The task was to create a reusable library that can convert speech to cleaned text.
The module works with Python >= 3.6. It is made in the form of a Python package. Inside the cloned folder run the following command to install the package:
pip install .
Now open the Python shell and use as below:
import voice2text as v
v.convert()
The convert()
function will listen to your message and return you the cleaned text. Make sure you have a working internet connection.
I used the Python's speech_recognition
module to convert the speech to text and then processed the text to convert it.
To solve the task I created 4 functions
- First function does the basic text cleaning.
- Then the currency words are converted to symbols, such as
10 dollars
is converted to$10
. It converts the word into its symbol only when the word is found with a number. For ex. it will convertI have 10 dollars
toI have $10
but the sentenceEuro is stronger than dollar
will remain unchanged. - Then the title words are converted to their acronyms such as
doctor
toDr.
. In this also if a title appears then it checks if it appears with a name of a person (using Named Entity Recognition) then only it converts it into its acronym. - The last one converts the repetitions. Such as
double A
is converted toAA
To design a spoken English to written English conversion system that can be continuously matured overtime.
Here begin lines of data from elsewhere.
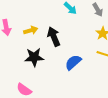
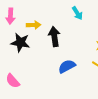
black star: (34, 57) -> (20, 43), moved

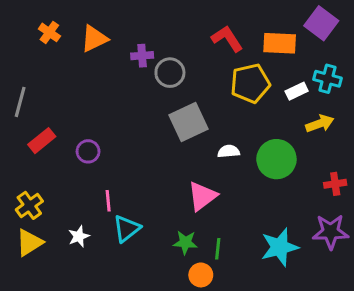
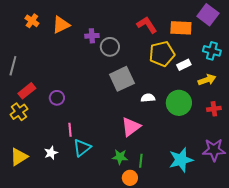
white rectangle: (297, 91) -> (184, 65), moved
red cross: (335, 184) -> (214, 109), moved
yellow cross: (29, 205) -> (19, 112), moved

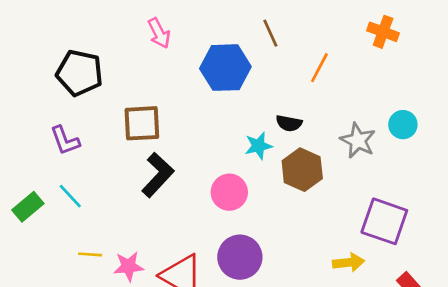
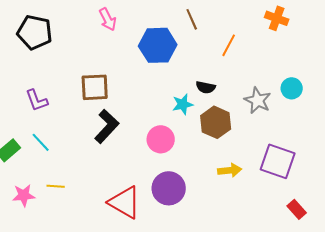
black pentagon: (80, 73) -> (35, 32), moved
yellow arrow: (349, 262) -> (230, 170), moved
pink star: (129, 266) -> (24, 195), moved

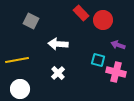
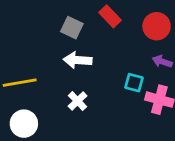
red circle: (103, 20) -> (157, 26), moved
gray square: (31, 21) -> (72, 28), moved

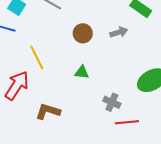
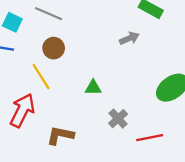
brown circle: (83, 33) -> (54, 48), moved
gray cross: (112, 102) -> (118, 119), moved, turned 30

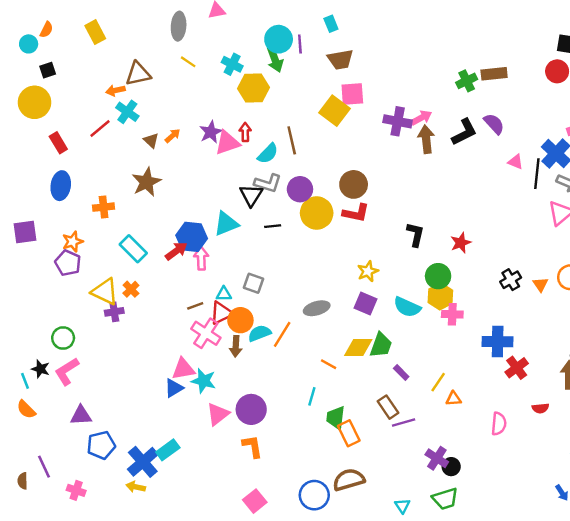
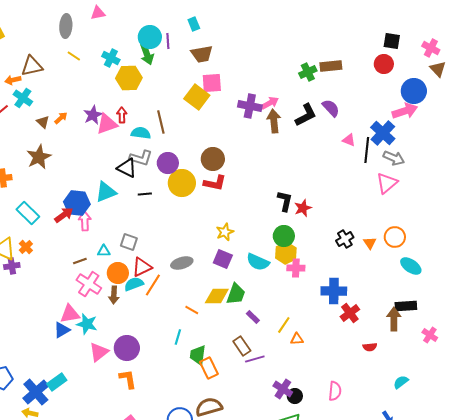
cyan semicircle: (268, 153) -> (141, 133), turned -126
black triangle: (251, 195) -> (127, 168), turned -35
black L-shape: (415, 234) -> (285, 201), moved
red triangle: (221, 313) -> (142, 267), moved
pink semicircle: (499, 424) -> (335, 391), moved

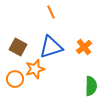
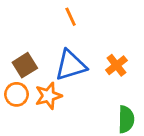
brown square: (18, 47) -> (25, 65), turned 30
orange circle: (15, 79) -> (16, 94), moved

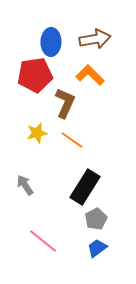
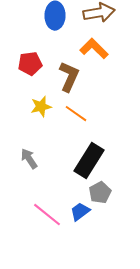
red pentagon: (35, 75) -> (30, 64), moved, size x0.7
blue trapezoid: (97, 248) -> (80, 212), moved

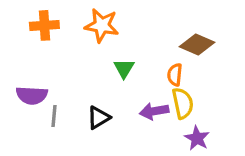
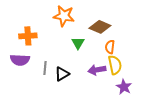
orange cross: (44, 25) -> (28, 36), moved
brown diamond: (197, 44) -> (100, 27), moved
gray line: (54, 116) -> (45, 68), moved

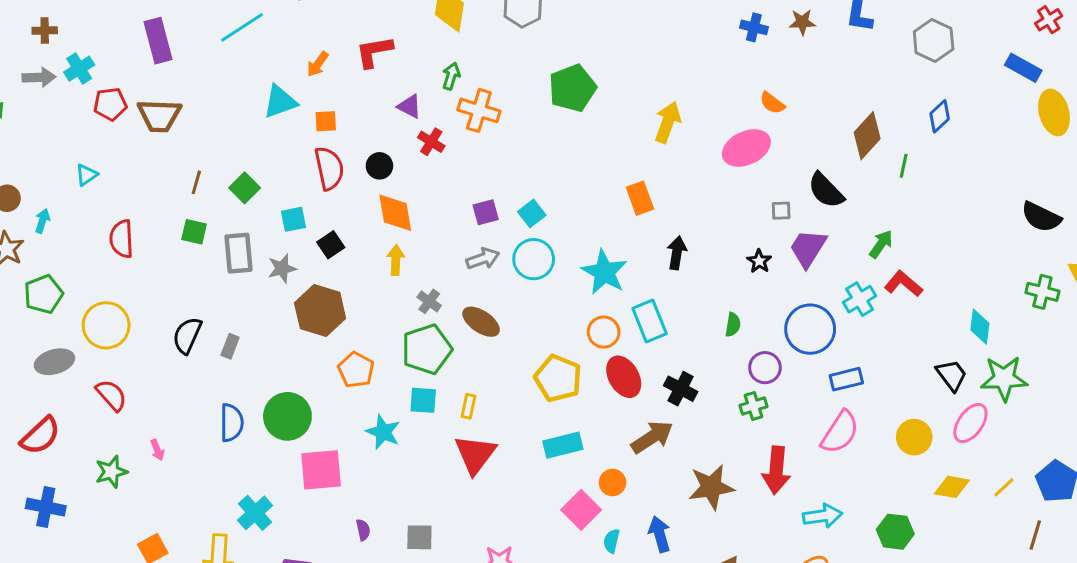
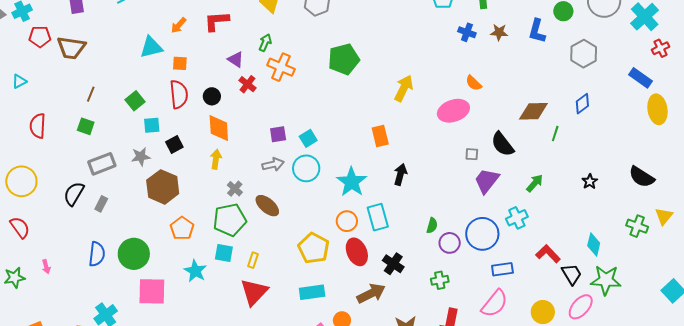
brown diamond: (867, 136) -> (533, 111), turned 40
green square: (245, 188) -> (135, 101), moved
gray rectangle: (238, 253) -> (102, 164), moved, turned 68
black star: (759, 261) -> (590, 181), moved
red L-shape: (903, 284) -> (548, 254), moved
purple circle: (765, 368) -> (450, 243), moved

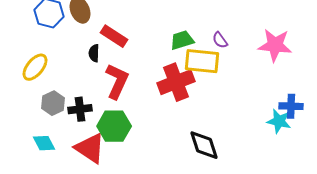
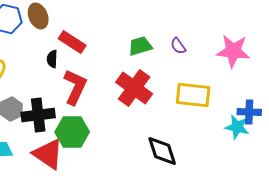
yellow rectangle: (202, 61) -> (193, 95), moved
red cross: (176, 82) -> (134, 88), turned -33
black cross: (80, 109) -> (38, 115), size x1.4

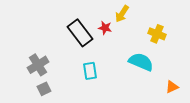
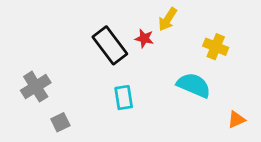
gray cross: (38, 65) -> (36, 87), moved

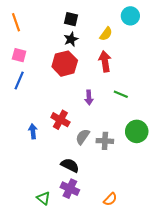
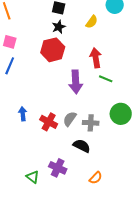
red arrow: (105, 61) -> (96, 58), moved
purple arrow: (89, 97) -> (76, 82), size x1.6
red cross: (60, 120) -> (49, 122), moved
black semicircle: (70, 165) -> (82, 146), moved

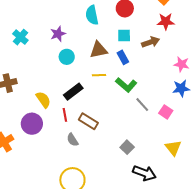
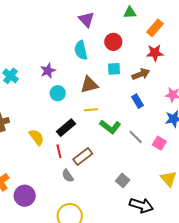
blue rectangle: (123, 57) -> (137, 101), moved
green L-shape: (126, 85) -> (110, 127), moved
brown rectangle: (88, 121) -> (83, 156), turned -66
purple circle: (32, 124) -> (25, 196), moved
Converting speech to text is a trivial task and can be done using the existing APIs with good accuracy. The main challenge lies in the conversation, to get a text from the user and generating a valid response. This is challenging because there are numerous rules and exceptions present in every language and all those are very hard to capture.
For building a conversational bot, the best approach would be to construct a deep learning RNN model and train it on a dataset. After training we can evaluate the performance and fine tune it. Using the various NLP libraries we can hard-code some of the conversational rules and clean the text input by the user. Then feed the cleaned text to the bot to generate better response.